História dos índios / Revista de História / 2006

Este número da Revista de História traz um dossiê de artigos dedicados à “História dos Índios”, temática interdisciplinar por excelência que vem ganhando espaço entre os historiadores no Brasil. Nos últimos tempos, antropólogos, historiadores e arqueólogos têm investido cada vez mais na identificação e análise de fontes arquivísticas, adensando o nosso conhecimento da presença e participação ameríndia na constituição de um Novo Mundo. Não se trata, no entanto, daquele das migrações milenares ou do esplendor precolombiano mas sim do Novo Mundo que nasceu do complexo encontro entre a expansão européia e as transformações indígenas. Do ponto de vista dos ameríndios, esta foi, conforme escreve Pablo Rodríguez em seu estudo, “uma das épocas mais caóticas, cambiantes e dramáticas da história moderna”.

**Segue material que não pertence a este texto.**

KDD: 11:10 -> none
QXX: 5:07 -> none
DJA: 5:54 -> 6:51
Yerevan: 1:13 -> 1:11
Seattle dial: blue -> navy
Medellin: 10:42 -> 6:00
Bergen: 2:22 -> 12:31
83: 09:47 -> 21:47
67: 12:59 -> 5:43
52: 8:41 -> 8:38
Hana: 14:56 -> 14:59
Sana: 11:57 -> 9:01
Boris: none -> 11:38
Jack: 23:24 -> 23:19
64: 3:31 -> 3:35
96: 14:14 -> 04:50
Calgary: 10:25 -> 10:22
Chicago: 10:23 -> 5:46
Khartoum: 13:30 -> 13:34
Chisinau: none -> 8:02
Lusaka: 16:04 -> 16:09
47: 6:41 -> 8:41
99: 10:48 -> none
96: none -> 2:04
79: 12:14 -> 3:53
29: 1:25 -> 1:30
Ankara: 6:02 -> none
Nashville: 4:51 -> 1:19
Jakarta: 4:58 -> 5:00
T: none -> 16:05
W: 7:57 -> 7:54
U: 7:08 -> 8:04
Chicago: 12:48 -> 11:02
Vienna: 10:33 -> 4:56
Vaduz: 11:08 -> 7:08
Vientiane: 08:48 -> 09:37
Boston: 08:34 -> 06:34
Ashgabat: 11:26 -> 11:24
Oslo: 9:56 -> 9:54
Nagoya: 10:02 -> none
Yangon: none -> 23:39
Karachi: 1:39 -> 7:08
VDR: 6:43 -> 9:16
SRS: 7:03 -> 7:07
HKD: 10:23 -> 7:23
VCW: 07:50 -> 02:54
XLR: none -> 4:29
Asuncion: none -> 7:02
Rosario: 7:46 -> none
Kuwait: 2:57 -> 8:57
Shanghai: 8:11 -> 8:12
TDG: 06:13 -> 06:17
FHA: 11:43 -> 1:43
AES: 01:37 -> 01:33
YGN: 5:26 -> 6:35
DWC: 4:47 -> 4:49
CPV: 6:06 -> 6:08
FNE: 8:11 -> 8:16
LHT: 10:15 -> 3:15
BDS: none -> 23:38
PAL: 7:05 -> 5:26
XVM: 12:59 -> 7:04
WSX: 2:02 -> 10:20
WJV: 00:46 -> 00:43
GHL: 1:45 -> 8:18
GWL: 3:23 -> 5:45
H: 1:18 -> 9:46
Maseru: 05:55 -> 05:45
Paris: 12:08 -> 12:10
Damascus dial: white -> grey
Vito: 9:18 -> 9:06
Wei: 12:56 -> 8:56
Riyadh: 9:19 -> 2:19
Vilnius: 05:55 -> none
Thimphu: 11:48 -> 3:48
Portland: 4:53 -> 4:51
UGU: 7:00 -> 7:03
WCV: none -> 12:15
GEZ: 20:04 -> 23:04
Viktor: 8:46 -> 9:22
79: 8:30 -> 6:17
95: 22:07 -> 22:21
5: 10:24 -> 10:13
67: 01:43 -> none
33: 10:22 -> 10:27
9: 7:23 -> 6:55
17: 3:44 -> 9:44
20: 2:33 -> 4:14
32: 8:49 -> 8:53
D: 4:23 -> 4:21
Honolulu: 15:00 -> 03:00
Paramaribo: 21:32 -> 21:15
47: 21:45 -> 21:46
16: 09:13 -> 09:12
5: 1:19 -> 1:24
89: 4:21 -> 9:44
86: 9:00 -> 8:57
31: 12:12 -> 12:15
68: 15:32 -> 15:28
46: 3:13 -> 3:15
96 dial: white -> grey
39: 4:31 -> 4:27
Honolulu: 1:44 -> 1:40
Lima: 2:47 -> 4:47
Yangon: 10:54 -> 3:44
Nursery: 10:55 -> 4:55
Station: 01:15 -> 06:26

Se é, no plano mais amplo das Américas, uma tendência que vem se aprofundando há décadas, desde o trabalho pioneiro de Charles Gibson, é atual a divulgação de um número cada vez maior de textos escritos por índios ou que, pelo menos, encapsulam narrativas indígenas. Muitas vezes escritos em línguas vernáculas ou traduzidos de depoimentos orais em nahuátl, mixteco, otomi, zapoteco, quéchua, tupi ou em outro idioma indígena, os textos têm sido objetos de análises criativas e inovadoras, as quais requerem um certo grau de especialização. Se, num primeiro momento, a voz indígena era pensada como artefato de um saber milenar e coletivo, as abordagens recentes sublinham não apenas a historicidade da construção das narrativas como também a subjetividade de cada narrador ou escritor indígena, pois afinal de contas as narrativas e os narradores encontravam-se atrelados, em maior ou menor grau, ao contexto colonial que ensejou a produção de grande parte destes documentos.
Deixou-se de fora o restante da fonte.